C/C++ (single-header, drop-in): #define SNKV_IMPLEMENTATION
#include "snkv.h"
KVStore *db;
kvstore_open("mydb.db", &db, KVSTORE_JOURNAL_WAL);
kvstore_put(db, "key", 3, "value", 5);
Benchmarks vs SQLite WITHOUT ROWID (1M records, identical settings): Sequential writes +57%
Random reads +68%
Sequential scan +90%
Random updates +72%
Random deletes +104%
Exists checks +75%
Mixed workload +84%
Bulk insert +10%
Honest tradeoffs:
- LMDB beats it on raw reads (memory-mapped)
- RocksDB beats it on write-heavy workloads (LSM-tree)

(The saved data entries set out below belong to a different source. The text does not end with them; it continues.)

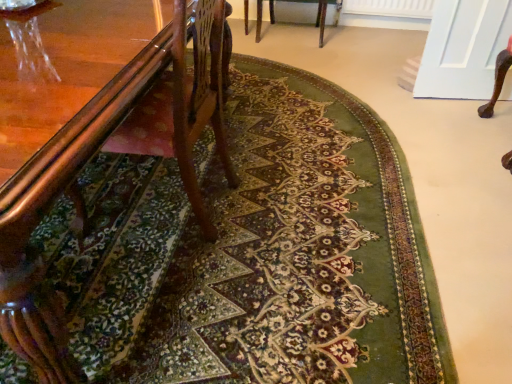 Question: Is wooden chair at center, which is counted as the 2th chair, starting from the left, at the right side of wooden chair at left, which is counted as the first chair, starting from the front?

Choices:
 (A) yes
 (B) no

Answer: (A)

Question: Considering the relative sizes of wooden chair at center, which is the second chair from front to back, and wooden chair at left, the 1th chair when ordered from left to right, in the image provided, is wooden chair at center, which is the second chair from front to back, smaller than wooden chair at left, the 1th chair when ordered from left to right,?

Choices:
 (A) no
 (B) yes

Answer: (B)

Question: From a real-world perspective, is wooden chair at center, which is the first chair in right-to-left order, on top of wooden chair at left, arranged as the 2th chair when viewed from the right?

Choices:
 (A) no
 (B) yes

Answer: (A)

Question: Can you confirm if wooden chair at center, which is counted as the 2th chair, starting from the bottom, is thinner than wooden chair at left, positioned as the 1th chair in bottom-to-top order?

Choices:
 (A) yes
 (B) no

Answer: (A)

Question: Is wooden chair at center, acting as the first chair starting from the back, outside wooden chair at left, positioned as the 1th chair in bottom-to-top order?

Choices:
 (A) no
 (B) yes

Answer: (B)

Question: Is wooden chair at center, which is the second chair from front to back, shorter than wooden chair at left, which is counted as the first chair, starting from the front?

Choices:
 (A) no
 (B) yes

Answer: (B)

Question: Can you confirm if wooden chair at left, the 1th chair when ordered from left to right, is positioned to the left of wooden chair at center, which is the second chair from front to back?

Choices:
 (A) no
 (B) yes

Answer: (B)

Question: Is wooden chair at left, arranged as the second chair when viewed from the top, in contact with wooden chair at center, which is the second chair from front to back?

Choices:
 (A) no
 (B) yes

Answer: (A)

Question: From the image's perspective, would you say wooden chair at left, which is counted as the first chair, starting from the front, is positioned over wooden chair at center, acting as the first chair starting from the back?

Choices:
 (A) yes
 (B) no

Answer: (B)

Question: Is wooden chair at left, the 1th chair when ordered from left to right, thinner than wooden chair at center, acting as the first chair starting from the back?

Choices:
 (A) no
 (B) yes

Answer: (A)

Question: Does wooden chair at left, which is counted as the first chair, starting from the front, come behind wooden chair at center, which is the first chair in right-to-left order?

Choices:
 (A) yes
 (B) no

Answer: (B)

Question: Considering the relative sizes of wooden chair at left, the 1th chair when ordered from left to right, and wooden chair at center, which is counted as the 2th chair, starting from the bottom, in the image provided, is wooden chair at left, the 1th chair when ordered from left to right, taller than wooden chair at center, which is counted as the 2th chair, starting from the bottom,?

Choices:
 (A) yes
 (B) no

Answer: (A)

Question: Considering the positions of wooden chair at center, which is counted as the 2th chair, starting from the bottom, and wooden chair at left, positioned as the 1th chair in bottom-to-top order, in the image, is wooden chair at center, which is counted as the 2th chair, starting from the bottom, taller or shorter than wooden chair at left, positioned as the 1th chair in bottom-to-top order,?

Choices:
 (A) tall
 (B) short

Answer: (B) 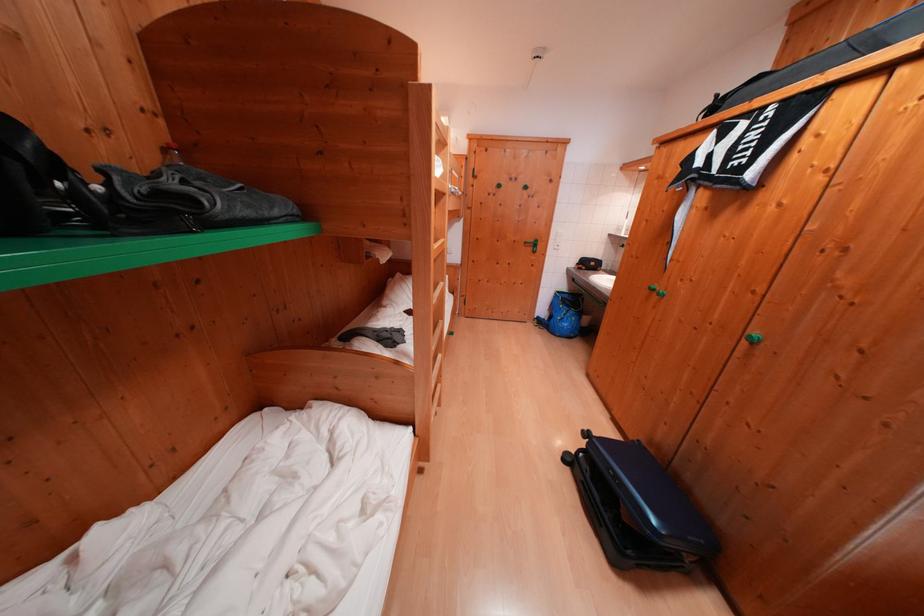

- sqlite3 CLI won't open the database (schema layer is bypassed by design)What you get: ACID, WAL concurrency, column families, crash safety —
with less overhead for read-heavy KV workloads. OP seems to self promote this project and other similar vibe coded works every few weeks under two different HN handles. Edit: for me this post appears on the front page of HN. OP this is mission success - add this project to your résumé and stop spamming. Yeah I wish substack would stop doing this too. They keep inserting their brand in HN under different handles. Nine reposts across the last 21 days across a couple of fresh accounts, some of which seem to be banned(?). - Show HN: SNKV – KV store on SQLite's B-tree with 11x less memory than RocksDB (github.com/hash-anu)

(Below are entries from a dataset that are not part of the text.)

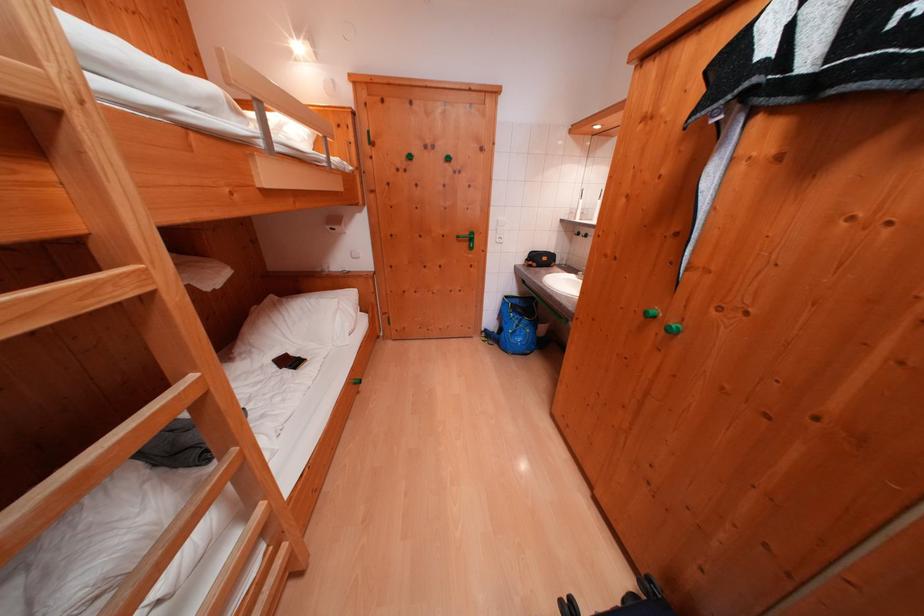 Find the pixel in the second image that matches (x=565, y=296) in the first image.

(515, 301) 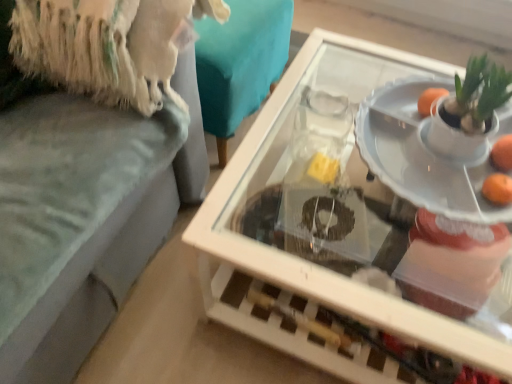 Question: Is orange matte at right, the 1th orange positioned from the bottom, outside of transparent glass table at center?

Choices:
 (A) yes
 (B) no

Answer: (A)

Question: Can you confirm if orange matte at right, which appears as the first orange when viewed from the front, is smaller than transparent glass table at center?

Choices:
 (A) no
 (B) yes

Answer: (B)

Question: Is orange matte at right, placed as the 2th orange when sorted from back to front, bigger than transparent glass table at center?

Choices:
 (A) no
 (B) yes

Answer: (A)

Question: Is orange matte at right, which appears as the first orange when viewed from the front, placed right next to transparent glass table at center?

Choices:
 (A) yes
 (B) no

Answer: (B)

Question: Considering the relative sizes of orange matte at right, which appears as the first orange when viewed from the front, and transparent glass table at center in the image provided, is orange matte at right, which appears as the first orange when viewed from the front, taller than transparent glass table at center?

Choices:
 (A) yes
 (B) no

Answer: (B)

Question: Considering the relative positions of orange matte at right, the second orange in the front-to-back sequence, and orange matte at right, which appears as the first orange when viewed from the front, in the image provided, is orange matte at right, the second orange in the front-to-back sequence, to the left or to the right of orange matte at right, which appears as the first orange when viewed from the front,?

Choices:
 (A) right
 (B) left

Answer: (A)

Question: Looking at the image, does orange matte at right, which is the second orange from bottom to top, seem bigger or smaller compared to orange matte at right, the 1th orange positioned from the bottom?

Choices:
 (A) big
 (B) small

Answer: (A)

Question: From the image's perspective, is orange matte at right, acting as the first orange starting from the top, above or below orange matte at right, placed as the 2th orange when sorted from back to front?

Choices:
 (A) below
 (B) above

Answer: (B)

Question: Considering the positions of orange matte at right, acting as the first orange starting from the top, and orange matte at right, placed as the 2th orange when sorted from back to front, in the image, is orange matte at right, acting as the first orange starting from the top, taller or shorter than orange matte at right, placed as the 2th orange when sorted from back to front,?

Choices:
 (A) short
 (B) tall

Answer: (B)

Question: Would you say transparent glass table at center is inside or outside white glossy plate at center?

Choices:
 (A) outside
 (B) inside

Answer: (A)

Question: Is transparent glass table at center taller or shorter than white glossy plate at center?

Choices:
 (A) tall
 (B) short

Answer: (A)

Question: From the image's perspective, is transparent glass table at center located above or below white glossy plate at center?

Choices:
 (A) below
 (B) above

Answer: (A)

Question: Is transparent glass table at center bigger or smaller than white glossy plate at center?

Choices:
 (A) big
 (B) small

Answer: (A)

Question: Is transparent glass table at center wider or thinner than orange matte at right, the 1th orange positioned from the bottom?

Choices:
 (A) thin
 (B) wide

Answer: (B)

Question: Is transparent glass table at center to the left or to the right of orange matte at right, placed as the 2th orange when sorted from top to bottom, in the image?

Choices:
 (A) left
 (B) right

Answer: (A) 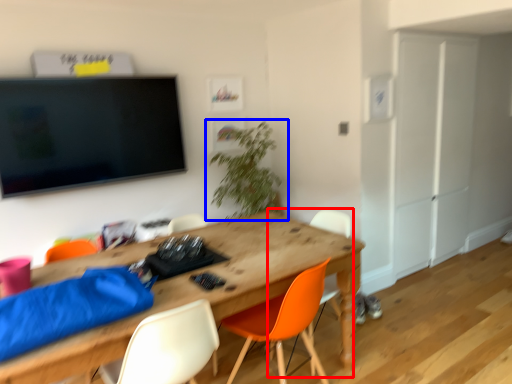 Question: Which point is further to the camera, chair (highlighted by a red box) or houseplant (highlighted by a blue box)?

Choices:
 (A) chair
 (B) houseplant

Answer: (B) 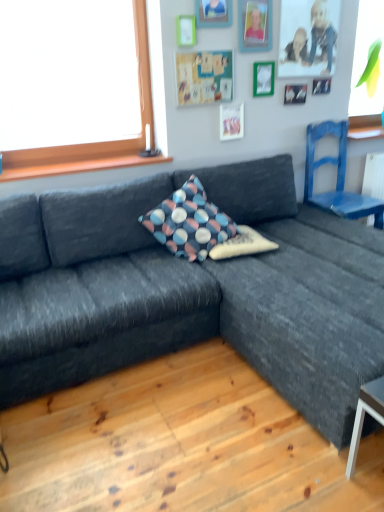 Question: Is green matte picture frame at upper center, the fifth picture frame in the left-to-right sequence, oriented away from textured fabric pillow at center, the 2th pillow positioned from the top?

Choices:
 (A) yes
 (B) no

Answer: (B)

Question: From the image's perspective, is green matte picture frame at upper center, arranged as the 2th picture frame when viewed from the right, over textured fabric pillow at center, the 2th pillow positioned from the top?

Choices:
 (A) yes
 (B) no

Answer: (A)

Question: Does green matte picture frame at upper center, the fifth picture frame in the left-to-right sequence, turn towards textured fabric pillow at center, which appears as the first pillow when ordered from the bottom?

Choices:
 (A) no
 (B) yes

Answer: (A)

Question: Does green matte picture frame at upper center, arranged as the 2th picture frame when viewed from the right, appear on the right side of textured fabric pillow at center, which appears as the first pillow when ordered from the bottom?

Choices:
 (A) yes
 (B) no

Answer: (A)

Question: From a real-world perspective, is green matte picture frame at upper center, the fifth picture frame in the left-to-right sequence, positioned under textured fabric pillow at center, which appears as the first pillow when ordered from the bottom, based on gravity?

Choices:
 (A) no
 (B) yes

Answer: (A)

Question: From the image's perspective, is textured fabric pillow at center, the 2th pillow positioned from the top, located above or below wooden picture frame at upper center, the second picture frame when ordered from left to right?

3 points by swaminarayan 6 days ago - I read 150K lines of SQLite source — here’s how its B-Tree powers a KV store (github.com/hash-anu)

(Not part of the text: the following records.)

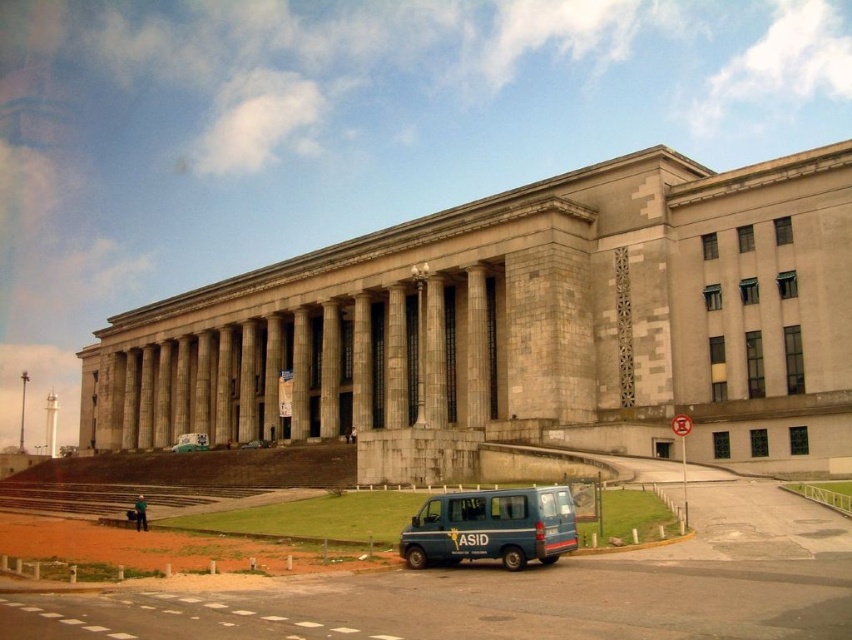 You are a pedestrian standing at the base of the staircase in front of the grand neoclassical building. You notice two vehicles nearby. Which one is positioned more to the right side from your viewpoint? The vehicles are the blue metallic van at lower center and the metallic blue van at center.

The blue metallic van at lower center is positioned more to the right side compared to the metallic blue van at center.

You are a delivery driver with a 50 meter long truck. You need to park your truck between the blue metallic van at lower center and the metallic blue van at center. Is there enough space between them to park your truck?

The blue metallic van at lower center and metallic blue van at center are 47.38 meters apart. Since your truck is 50 meters long, there is not enough space between them to park your truck.

You are standing at the base of the staircase in front of the grand neoclassical building. You see a blue metallic van at lower center and a metallic blue van at center. Which van is closer to you?

The blue metallic van at lower center is closer to the viewer than the metallic blue van at center, so the blue metallic van at lower center is closer to you.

1 point by hashmakjsn 6 days ago | 1 comment - Show HN: SnkvDB – Single-header ACID KV store using SQLite's B-Tree engine (github.com/hash-anu)
5 points by hashmakjsn 8 days ago | 1 comment - Show HN: SNKV benchmark with RocksDB (github.com/hash-anu)
2 points by hashmakjsn 13 days ago - Show HN: SNKV and LiteFS – Distributed KV store with automatic replication (github.com/hash-anu)
3 points by hashmakjsn 14 days ago - Show HN: In SQLite v3.51.2 skipped query layers and accessed b-tree APIs for KV
1 point by hashmak_jsn 15 days ago - Show HN: Developed key value storage using SQLite's b-tree APIs directly (github.com/hash-anu)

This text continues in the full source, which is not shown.